There was the world of Pilate. The world of Empire, the world of power, the world of the realists. A way of life based on self-interest and privilege. Us vs them. Doing what it takes. I’ll scratch your back and you scratch mine. We know this world, with its grievances and resentments, its competitiveness and conflict. It’s still around.
But then there was this other world. The world of Jesus, the one he called the kingdom of God. A world in which the poor and the hungry and those who mourn are blessed. A world in which the oppressed are set free. A world in which the hurt and wounded are being healed. A world of peace. A way of life based on self-giving love, forgiveness and compassion, based on love of God, and love of neighbour. Even if the neighbour is an enemy. We know this world too. We long for this world. We live in hope.

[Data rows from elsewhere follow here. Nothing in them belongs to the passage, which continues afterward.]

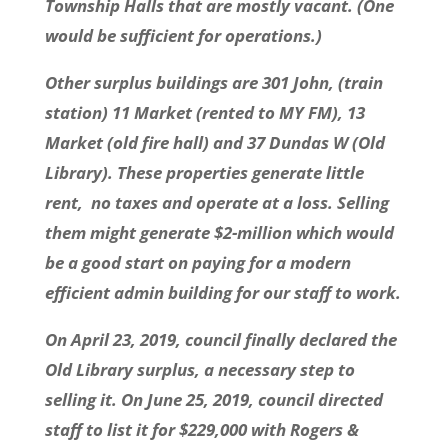
Township Halls that are mostly vacant. (One
would be sufficient for operations.)
Other surplus buildings are 301 John, (train
station) 11 Market (rented to MY FM), 13
Market (old fire hall) and 37 Dundas W (Old
Library). These properties generate little
rent, no taxes and operate at a loss. Selling
them might generate $2-million which would
be a good start on paying for a modern
efficient admin building for our staff to work.
On April 23, 2019, council finally declared the
Old Library surplus, a necessary step to
selling it. On June 25, 2019, council directed
staff to list it for $229,000 with Rogers &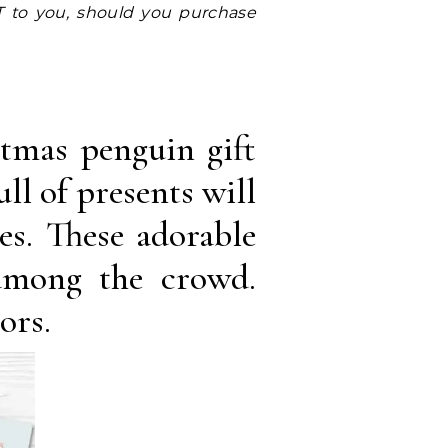
stmas penguin gift
ll of presents will
es. These adorable
among the crowd.
ors.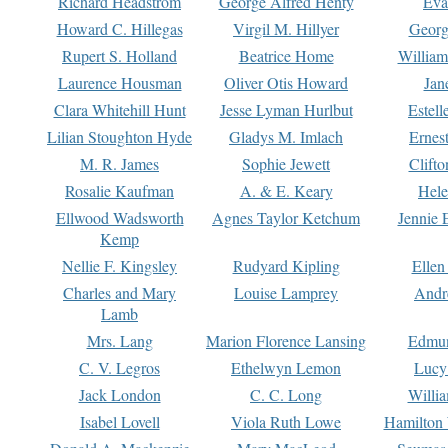
Richard Headstrom
George Alfred Henty
Eva
Howard C. Hillegas
Virgil M. Hillyer
Georg
Rupert S. Holland
Beatrice Home
William
Laurence Housman
Oliver Otis Howard
Jan
Clara Whitehill Hunt
Jesse Lyman Hurlbut
Estell
Lilian Stoughton Hyde
Gladys M. Imlach
Ernest
M. R. James
Sophie Jewett
Clift
Rosalie Kaufman
A. & E. Keary
Hele
Ellwood Wadsworth
Agnes Taylor Ketchum
Jennie 
Kemp
Nellie F. Kingsley
Rudyard Kipling
Ellen
Charles and Mary
Louise Lamprey
Andr
Lamb
Mrs. Lang
Marion Florence Lansing
Edmu
C. V. Legros
Ethelwyn Lemon
Lucy 
Jack London
C. C. Long
Willi
Isabel Lovell
Viola Ruth Lowe
Hamilton 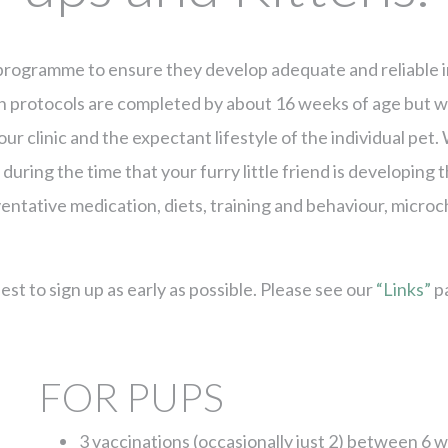
n programme to ensure they develop adequate and reliable i
on protocols are completed by about 16 weeks of age but w
 our clinic and the expectant lifestyle of the individual p
during the time that your furry little friend is developing th
entative medication, diets, training and behaviour, micro
t to sign up as early as possible. Please see our
“Links”
pa
FOR PUPS
3 vaccinations (occasionally just 2) between 6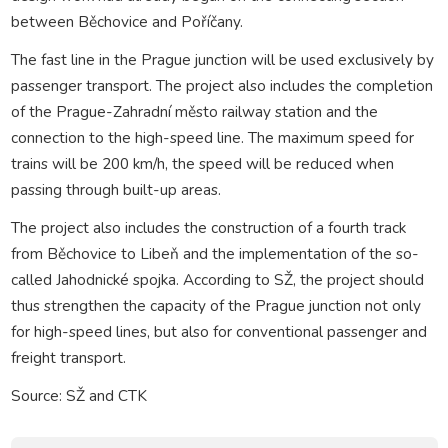
between Běchovice and Poříčany.
The fast line in the Prague junction will be used exclusively by
passenger transport. The project also includes the completion
of the Prague-Zahradní město railway station and the
connection to the high-speed line. The maximum speed for
trains will be 200 km/h, the speed will be reduced when
passing through built-up areas.
The project also includes the construction of a fourth track
from Běchovice to Libeň and the implementation of the so-
called Jahodnické spojka. According to SŽ, the project should
thus strengthen the capacity of the Prague junction not only
for high-speed lines, but also for conventional passenger and
freight transport.
Source: SŽ and CTK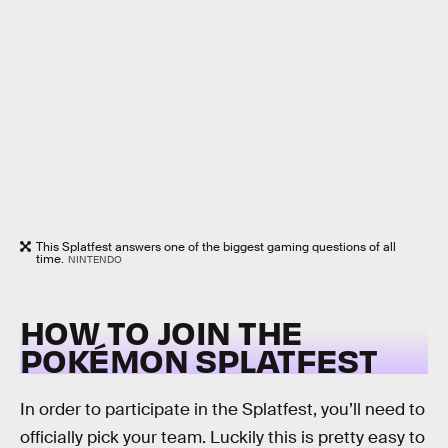
This Splatfest answers one of the biggest gaming questions of all
time.
NINTENDO
HOW TO JOIN THE
POKÉMON SPLATFEST
In order to participate in the Splatfest, you’ll need to
officially pick your team. Luckily this is pretty easy to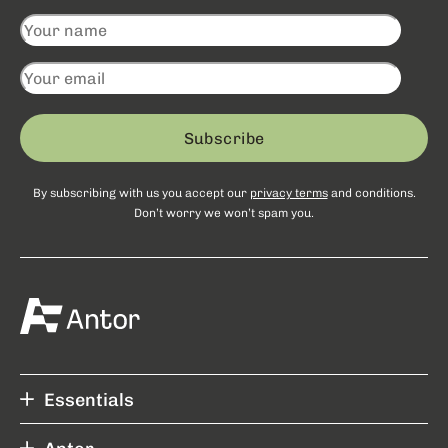
Subscribe
By subscribing with us you accept our
privacy terms
and conditions.
Don’t worry we won’t spam you.
Essentials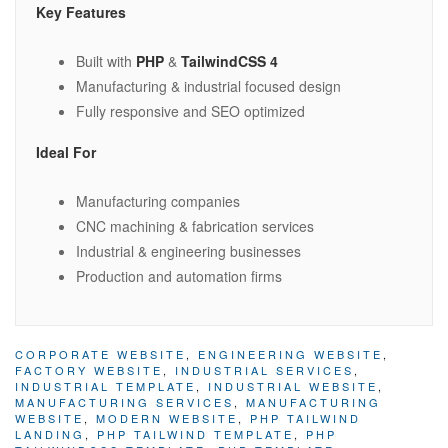
Key Features
Built with
PHP
&
TailwindCSS 4
Manufacturing & industrial focused design
Fully responsive and SEO optimized
Ideal For
Manufacturing companies
CNC machining & fabrication services
Industrial & engineering businesses
Production and automation firms
CORPORATE WEBSITE
,
ENGINEERING WEBSITE
,
FACTORY WEBSITE
,
INDUSTRIAL SERVICES
,
INDUSTRIAL TEMPLATE
,
INDUSTRIAL WEBSITE
,
MANUFACTURING SERVICES
,
MANUFACTURING
WEBSITE
,
MODERN WEBSITE
,
PHP TAILWIND
LANDING
,
PHP TAILWIND TEMPLATE
,
PHP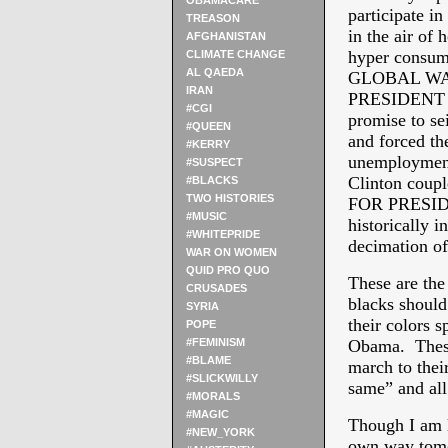
OBAMACARE
participate i
TREASON
in the air of 
AFGHANISTAN
hyper consum
CLIMATE CHANGE
AL QAEDA
GLOBAL WA
IRAN
PRESIDENT “e
#CGI
promise to se
#QUEEN
and forced th
#KERRY
unemployment 
#SUSPECT
Clinton coup
#BLACKS
TWO HISTORIES
FOR PRESIDENT
#MUSIC
historically i
#WHITEPRIDE
decimation of
WAR ON WOMEN
QUID PRO QUO
These are the
CRUSADES
blacks should
SYRIA
their colors s
POPE
#FEMINISM
Obama. These 
#BLAME
march to their
#SLICKWILLY
same” and all
#MORALS
#MAGIC
Though I am 
#NEW_YORK
own way tomor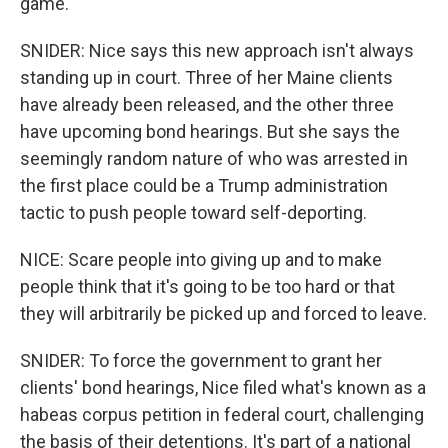
game.
SNIDER: Nice says this new approach isn't always
standing up in court. Three of her Maine clients
have already been released, and the other three
have upcoming bond hearings. But she says the
seemingly random nature of who was arrested in
the first place could be a Trump administration
tactic to push people toward self-deporting.
NICE: Scare people into giving up and to make
people think that it's going to be too hard or that
they will arbitrarily be picked up and forced to leave.
SNIDER: To force the government to grant her
clients' bond hearings, Nice filed what's known as a
habeas corpus petition in federal court, challenging
the basis of their detentions. It's part of a national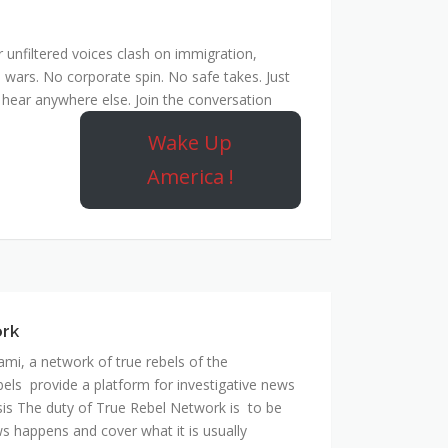
unfiltered voices clash on immigration,
 wars. No corporate spin. No safe takes. Just
hear anywhere else. Join the conversation
Wake Up
America !
ork
mi, a network of true rebels of the
bels provide a platform for investigative news
is The duty of True Rebel Network is to be
s happens and cover what it is usually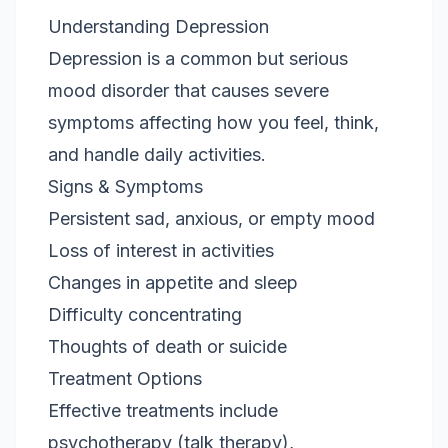
Understanding Depression
Depression is a common but serious
mood disorder that causes severe
symptoms affecting how you feel, think,
and handle daily activities.
Signs & Symptoms
Persistent sad, anxious, or empty mood
Loss of interest in activities
Changes in appetite and sleep
Difficulty concentrating
Thoughts of death or suicide
Treatment Options
Effective treatments include
psychotherapy (talk therapy),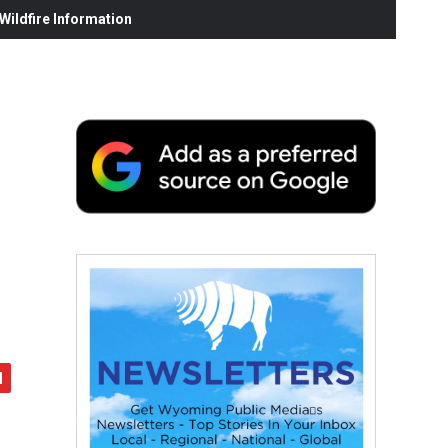
ildfire Information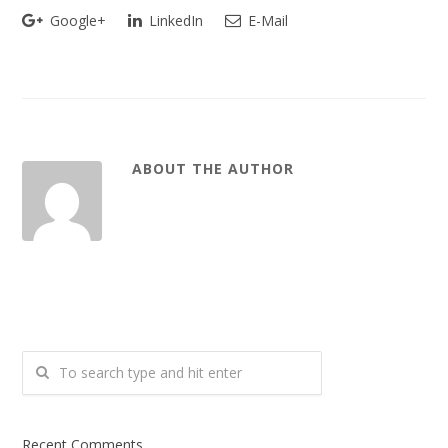
Google+
LinkedIn
E-Mail
ABOUT THE AUTHOR
Recent Comments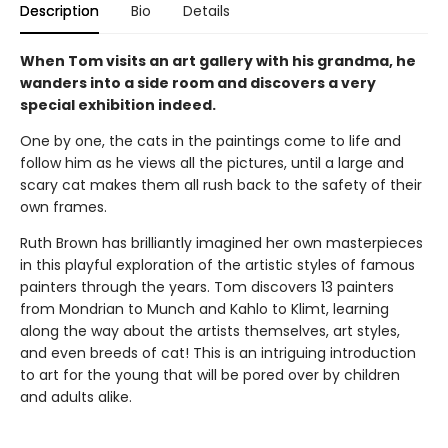
Description
Bio
Details
When Tom visits an art gallery with his grandma, he
wanders into a side room and discovers a very
special exhibition indeed.
One by one, the cats in the paintings come to life and
follow him as he views all the pictures, until a large and
scary cat makes them all rush back to the safety of their
own frames.
Ruth Brown has brilliantly imagined her own masterpieces
in this playful exploration of the artistic styles of famous
painters through the years. Tom discovers 13 painters
from Mondrian to Munch and Kahlo to Klimt, learning
along the way about the artists themselves, art styles,
and even breeds of cat! This is an intriguing introduction
to art for the young that will be pored over by children
and adults alike.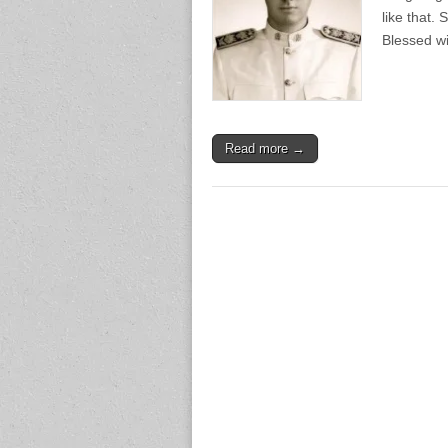
like that.
Blessed w
Read more →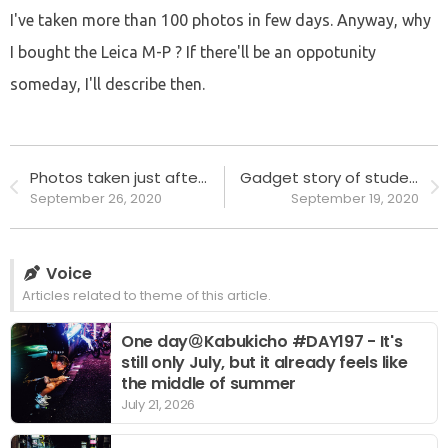
I've taken more than 100 photos in few days. Anyway, why
I bought the Leica M-P ? If there'll be an oppotunity
someday, I'll describe then.
Photos taken just after I bought Leica M-P, in Shinjuku.
Gadget story of student age #2 - iPod and music players
September 26, 2020
September 19, 2020
Voice
Articles related to theme of this article.
One day＠Kabukicho #DAY197 - It's
still only July, but it already feels like
the middle of summer
July 21, 2026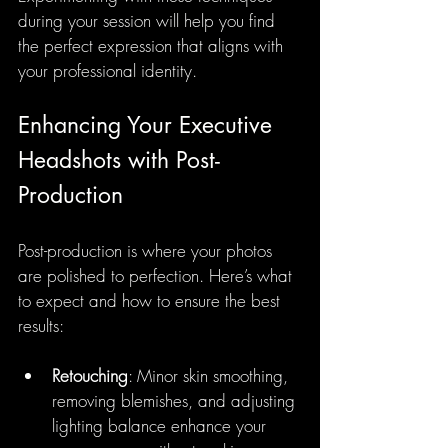
during your session will help you find 
the perfect expression that aligns with 
your professional identity.
Enhancing Your Executive 
Headshots with Post-
Production
Post-production is where your photos 
are polished to perfection. Here’s what 
to expect and how to ensure the best 
results:
Retouching
: Minor skin smoothing, 
removing blemishes, and adjusting 
lighting balance enhance your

Mary Magdalene had become a part of Jesus’ world. Jesus had changed her life. She’d been healed and set free. Mary had become one of his followers, and she and the other disciples had been like family, traveling together, living out a communal way of life based on love and forgiveness and compassion, with Jesus at the centre of it all. Jesus’ world had given Mary hope. But that hope was put to the test when Jesus’ world and Pilate’s world collided.
You could see it coming on Palm Sunday. That day there were two parades coming into Jerusalem for the Passover festival, one coming from the east, and the other from the west. From the east came Jesus, sitting on a donkey, unarmed, proclaiming peace. From the west came Pilate, mounted on a war horse, at the head of an Imperial procession which proclaimed its own message: don’t mess with the power of the Empire. From the moment these two worlds collided, the power of Pilate’s world was on display. The authorities began to confront Jesus and intimidate his followers. Jesus’ disciples started to fall away, sucked into the vortex of Pilate’s world. Judas betrays Jesus, handing him over to be arrested. Peter, who at one point boasts that he would even die for Jesus, ends up denying him three times before the cock crows. The Jewish leaders manipulate the crowds. Pilate condemns Jesus to death, and orders his soldiers to nail him to a cross. In the clash of the two worlds, it looks like Pilate’s world has won.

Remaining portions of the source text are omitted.